Satu-satunya

530 60 0
                                        

Senyum Seoyeon merekah saat melihat nama sang pemanggil di ponsel nya. Dia langsung berkaca melihat wajah nya kemudian memakai liptint dan membenarkan tatanan rambutnya agar tidak terlalu berantakan Seoyeon menarik nafas nya terlebih dahulu dan tersenyum saat menggeser tombol hijau.

"Haiiii," Sapa Seoyeon riang sedangkan disebrang sana seorang lelaki hanya terkekeh pelan melihat betapa semangat nya Seoyeon.

"Kamu bangun tidur ya?" tanya Seoyeon melihat Yoshi yang sedikit lesu. Lelaki itu adalah Yoshi kekasih Seoyeon.

"Aku baru selesai kerja."

"Ah pantesan muka nya capek tapi tetep ganteng kok." Seoyeon membenarkan posisi duduk nya dan mengatur ponsel nya agar kamera menyoroti nya dengan pas.

"Kamu juga cantik banget btw kamu potong rambut ya?"

"Ah iya aku potong rambut tadi pagi gimana cocok gak?"

"Cocok keliatan fresh."

"Udah makan?" tanya Seoyeon.

"Udah tadi makan pas di kantor kamu disana jangan lupa makan. Oh iya minggu depan aku pulang nanti kita ke pantai mau nggak?"

"Ih mau banget lah ya kali aku nolak," balas Seoyeon sambil terkekeh.

"Tumben rumah kamu sepi?" Yah wajar si Yoshi tanya gitu dia dan Seoyeon sering sekali melakukan panggilan vidio dan terkadang suara di luar kamar Seoyeon pun sampai terdengar oleh Yoshi.

"Udah banyak yang pulang kerumah mangkannya rumah sepi."

"Oh pantesan gak berisik kamu betah tinggal disana."

"Betah kok disini baik-baik orang nya asik juga."

"Kemaren aku liat sw kamu cowok nya pada ganteng ya gak ada yang kamu suka gitu?"

"Mereka muka nya emang pada ganteng tapi kalok tau kelakuan mereka tiap hari udah enek duluan. Lagian kan mereka udah pada punya pacar." Jelas Seoyeon terkekeh paham pacar nya di sebrang sana sedikit cemburu. "Tapi kamu boleh kok cemburu kan cemburu tanda cinta," Seoyeon terkikik saat Yoshi disebrang sana salah tingkah.

"Siapa yang cemburu."

"Kamu juga disana pasti ketemu cewek cantik kan gak usah ngeles."

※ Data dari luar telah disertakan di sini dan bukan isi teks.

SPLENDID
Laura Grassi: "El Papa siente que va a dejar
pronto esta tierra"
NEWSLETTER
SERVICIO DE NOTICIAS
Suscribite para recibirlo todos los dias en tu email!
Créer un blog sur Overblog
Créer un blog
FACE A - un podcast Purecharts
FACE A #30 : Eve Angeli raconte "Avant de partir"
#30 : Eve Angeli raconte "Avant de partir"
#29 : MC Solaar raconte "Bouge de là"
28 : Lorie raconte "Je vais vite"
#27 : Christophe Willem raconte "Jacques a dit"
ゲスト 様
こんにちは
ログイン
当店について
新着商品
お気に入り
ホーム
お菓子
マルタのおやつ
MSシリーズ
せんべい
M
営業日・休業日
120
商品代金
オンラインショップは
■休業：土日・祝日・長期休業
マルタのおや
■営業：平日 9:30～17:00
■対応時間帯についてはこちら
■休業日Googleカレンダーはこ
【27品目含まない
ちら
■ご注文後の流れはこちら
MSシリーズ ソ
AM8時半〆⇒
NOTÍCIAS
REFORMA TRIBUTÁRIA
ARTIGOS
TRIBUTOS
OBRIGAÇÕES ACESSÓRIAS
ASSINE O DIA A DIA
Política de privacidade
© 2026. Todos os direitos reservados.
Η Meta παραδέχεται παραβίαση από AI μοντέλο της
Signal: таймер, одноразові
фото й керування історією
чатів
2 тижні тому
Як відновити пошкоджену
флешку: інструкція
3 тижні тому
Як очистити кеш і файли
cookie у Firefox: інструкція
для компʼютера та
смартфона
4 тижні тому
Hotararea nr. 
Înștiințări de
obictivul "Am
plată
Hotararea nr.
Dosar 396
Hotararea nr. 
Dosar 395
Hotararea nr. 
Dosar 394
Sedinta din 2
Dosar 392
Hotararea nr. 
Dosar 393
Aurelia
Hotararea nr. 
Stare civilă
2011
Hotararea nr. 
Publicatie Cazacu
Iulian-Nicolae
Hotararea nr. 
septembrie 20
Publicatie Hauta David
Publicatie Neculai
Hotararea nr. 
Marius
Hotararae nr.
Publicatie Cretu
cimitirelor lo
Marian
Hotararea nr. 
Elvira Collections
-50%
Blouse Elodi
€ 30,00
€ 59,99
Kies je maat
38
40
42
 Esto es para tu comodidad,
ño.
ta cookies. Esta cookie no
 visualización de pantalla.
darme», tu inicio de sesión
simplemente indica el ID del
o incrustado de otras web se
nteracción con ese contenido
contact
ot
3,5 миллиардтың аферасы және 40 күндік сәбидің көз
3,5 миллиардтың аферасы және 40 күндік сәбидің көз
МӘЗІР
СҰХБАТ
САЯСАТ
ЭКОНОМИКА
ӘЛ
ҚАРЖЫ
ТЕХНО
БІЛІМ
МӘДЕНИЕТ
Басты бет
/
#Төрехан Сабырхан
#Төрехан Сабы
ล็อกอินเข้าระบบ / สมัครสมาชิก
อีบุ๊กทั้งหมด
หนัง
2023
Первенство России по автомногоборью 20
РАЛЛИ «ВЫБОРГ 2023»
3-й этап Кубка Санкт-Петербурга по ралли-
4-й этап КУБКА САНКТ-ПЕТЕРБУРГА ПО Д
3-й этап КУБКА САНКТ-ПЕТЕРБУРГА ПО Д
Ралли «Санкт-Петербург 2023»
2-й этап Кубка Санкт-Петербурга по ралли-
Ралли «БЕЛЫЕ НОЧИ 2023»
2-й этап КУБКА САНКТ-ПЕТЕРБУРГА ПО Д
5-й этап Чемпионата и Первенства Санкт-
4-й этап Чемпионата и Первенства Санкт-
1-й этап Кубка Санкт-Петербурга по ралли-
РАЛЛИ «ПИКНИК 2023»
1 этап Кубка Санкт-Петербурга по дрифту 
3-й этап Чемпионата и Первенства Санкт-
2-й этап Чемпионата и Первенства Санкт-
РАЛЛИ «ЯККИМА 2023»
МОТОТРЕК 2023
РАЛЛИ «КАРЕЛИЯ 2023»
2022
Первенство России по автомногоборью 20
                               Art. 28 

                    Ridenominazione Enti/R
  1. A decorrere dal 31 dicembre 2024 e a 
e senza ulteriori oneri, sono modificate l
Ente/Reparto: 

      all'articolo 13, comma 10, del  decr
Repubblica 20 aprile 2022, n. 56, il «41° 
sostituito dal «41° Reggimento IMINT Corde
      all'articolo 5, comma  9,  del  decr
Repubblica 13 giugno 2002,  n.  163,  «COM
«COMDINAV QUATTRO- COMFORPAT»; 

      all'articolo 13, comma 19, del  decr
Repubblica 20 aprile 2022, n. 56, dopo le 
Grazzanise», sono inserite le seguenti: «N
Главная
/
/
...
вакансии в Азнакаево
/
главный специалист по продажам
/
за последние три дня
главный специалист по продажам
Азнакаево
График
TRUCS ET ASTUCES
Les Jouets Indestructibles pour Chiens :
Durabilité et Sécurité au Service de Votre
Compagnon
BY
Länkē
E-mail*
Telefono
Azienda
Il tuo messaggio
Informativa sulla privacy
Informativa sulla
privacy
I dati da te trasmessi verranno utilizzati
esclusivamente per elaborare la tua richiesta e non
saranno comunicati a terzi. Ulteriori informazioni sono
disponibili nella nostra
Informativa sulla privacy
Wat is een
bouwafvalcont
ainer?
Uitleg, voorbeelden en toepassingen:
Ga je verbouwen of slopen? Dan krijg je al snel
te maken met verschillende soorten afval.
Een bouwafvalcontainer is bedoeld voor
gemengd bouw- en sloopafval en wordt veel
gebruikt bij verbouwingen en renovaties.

Obrolan mereka masih berlanjut hingga satu jam kedepan. Yang teman nya tahu mungkin Seoyeon suka berganti pasangan dan dekat dengan banyak lelaki padahal itu semua tidak benar. Seoyeon dekat dengan Felix, Sanha dan lainnya itu ya karena mereka ingin mendekati teman jurusan nya disini Seoyeon hanya sebagai cupid. Membantu kisah cinta orang lain untung saja kisah nya juga mulus.

Yang mendekati Seoyeon jangan di tanya tentu saja ada mereka nge chat ya Seoyeon balas tapi jika mereka sudah nge chat terlalu sering akan Seoyeon abaikan.  Mereka ngajak jalan ya Seoyeon terima. Seoyeon tidak pernah membatasi lingkup pertemanan nya mau dengan siapapun itu. Sejak awal Seoyeon sudah menegaskan jika mereka hanya sebagai teman karena Seoyeon memang tidak berniat untuk selingkuh jika mereka setuju maka mereka bisa berteman tapi jika tidak lebih baik mundur. Seyeon tidak mau membuat harapan itu sebab nya dia lebih suka terang-terangan jika sudah mempunyai kekasih. 
 
Lelaki yang sering melakukan panggilan vidio dengan nya adalah satu-satunya lelaki yang ia sayangi Yoshi. Mungkin jika orang lain melihat akan dikira mereka adalah sepasang kekasih yang lagi kasmaran. Nyatanya hubungan mereka sudah berjalan 3 tahun lebih dan satu tahun terakhir mereka ldr. Tapi Seoyeon nyaman dengan Yoshi dia tidak bisa melepaskan Yoshi meskipun ada hal yang harus ia korbankan yaitu tidak bisa bertemu. Apakah Seoyeon akan menyerah karena Yoshi yang berjarak sangat jauh? Tentu saja tidak Seoyeon akan selalu menunggu Yoshi karena Seoyeon paham Yoshi memang sedang meraih impian nya Seoyeon tidak ingin menghalangi mimpi Yoshi.